===== Source records
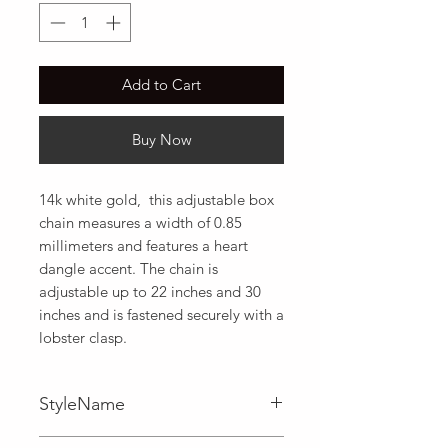
Add to Cart
Buy Now
14k white gold,  this adjustable box 
chain measures a width of 0.85 
millimeters and features a heart 
dangle accent. The chain is 
adjustable up to 22 inches and 30 
inches and is fastened securely with a 
lobster clasp.
StyleName
Adjustable,Box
==========
Brief –
Only lines containing "chain" belong in the answer; copy every such line from the records.

Solution to the problem –
chain measures a width of 0.85 
dangle accent. The chain is 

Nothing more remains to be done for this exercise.